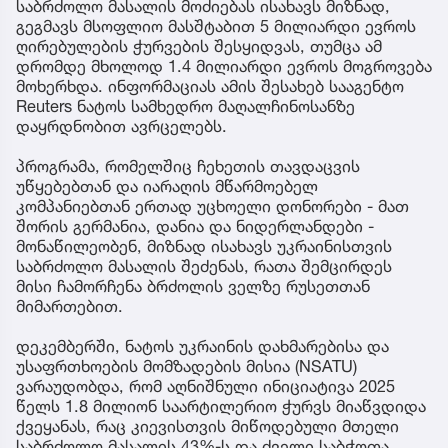
საბრძოლო მასალის მოძიებას ისახავს მიზნად,
გეგმავს მსოფლიო მასშტაბით 5 მილიარდი ევროს
ღირებულების ჭურვების შესყიდვას, თუმცა ამ
დრომდე მხოლოდ 1.4 მილიარდი ევროს მოგროვება
მოხერხდა. ინფორმაციას ამის შესახებ სააგენტო
Reuters ნატოს სამხედრო მაღალჩინოსანზე
დაყრდნობით ავრცელებს.
პროგრამა, რომელშიც ჩეხეთის თავდაცვის
უწყებებთან და იარაღის მწარმოებელ
კომპანიებთან ერთად უცხოელი დონორები - მათ
შორის გერმანია, დანია და ნიდერლანდები -
მონაწილეობენ, მიზნად ისახავს უკრაინისთვის
საბრძოლო მასალის შეძენას, რათა შემცირდეს
მისი ჩამორჩენა ბრძოლის ველზე რუსეთთან
მიმართებით.
დეკემბერში, ნატოს უკრაინის დახმარებისა და
უსაფრთხოების მომზადების მისია (NSATU)
ვარაუდობდა, რომ აღნიშნული ინიციატივა 2025
წელს 1.8 მილიონ საარტილერიო ჭურვს მიაწვდიდა
ქვეყანას, რაც კიევისთვის მიწოდებული მთელი
საბრძოლო მასალის 43%-ს და ძველი საბჭოთა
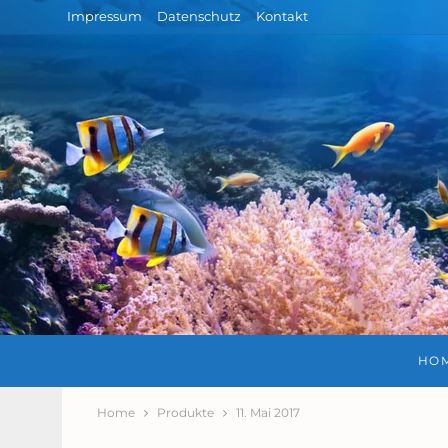
Impressum
Datenschutz
Kontakt
HO
Home
Produkte
11. Mai 2017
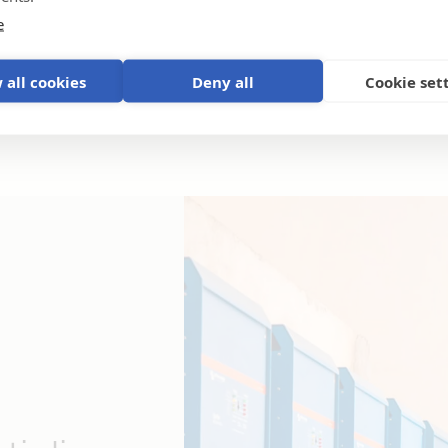
e
 all cookies
Deny all
Cookie set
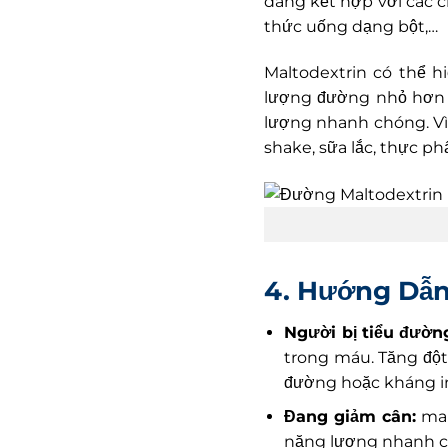
dàng kết hợp với các c
thức uống dạng bột,…
Maltodextrin có thể h
lượng đường nhỏ hơn 
lượng nhanh chóng. Vì 
shake, sữa lắc, thực p
4. Hướng Dẫ
Người bị tiểu đườn
trong máu. Tăng đột
đường hoặc kháng in
Đang giảm cân:
mal
năng lượng nhanh c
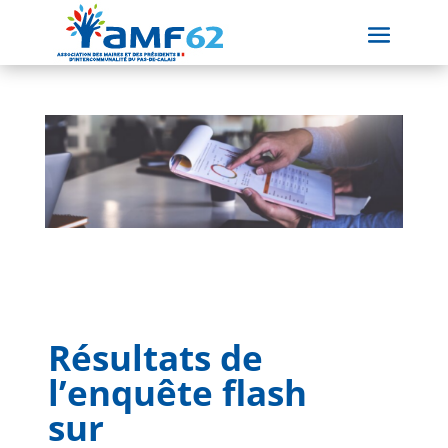
Résultats de
l’enquête flash
sur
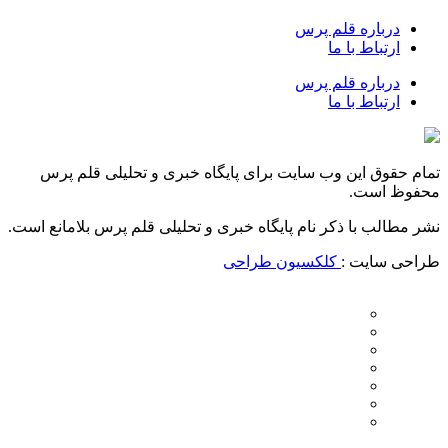
درباره قلم پرس
ارتباط با ما
درباره قلم پرس
ارتباط با ما
تمام حقوق این وب سایت برای پایگاه خبری و تحلیلی قلم پرس
محفوظ است.
نشر مطالب با ذکر نام پایگاه خبری و تحلیلی قلم پرس بلامانع است.
طراحی سایت :
کلکسیون طراحی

=======

(TASK DETAILS): Find "سایت" in the preceding records. Copy each line that holds it.

(SOLUTION TO THIS TASK):
تمام حقوق این وب سایت برای پایگاه خبری و تحلیلی قلم پرس
طراحی سایت :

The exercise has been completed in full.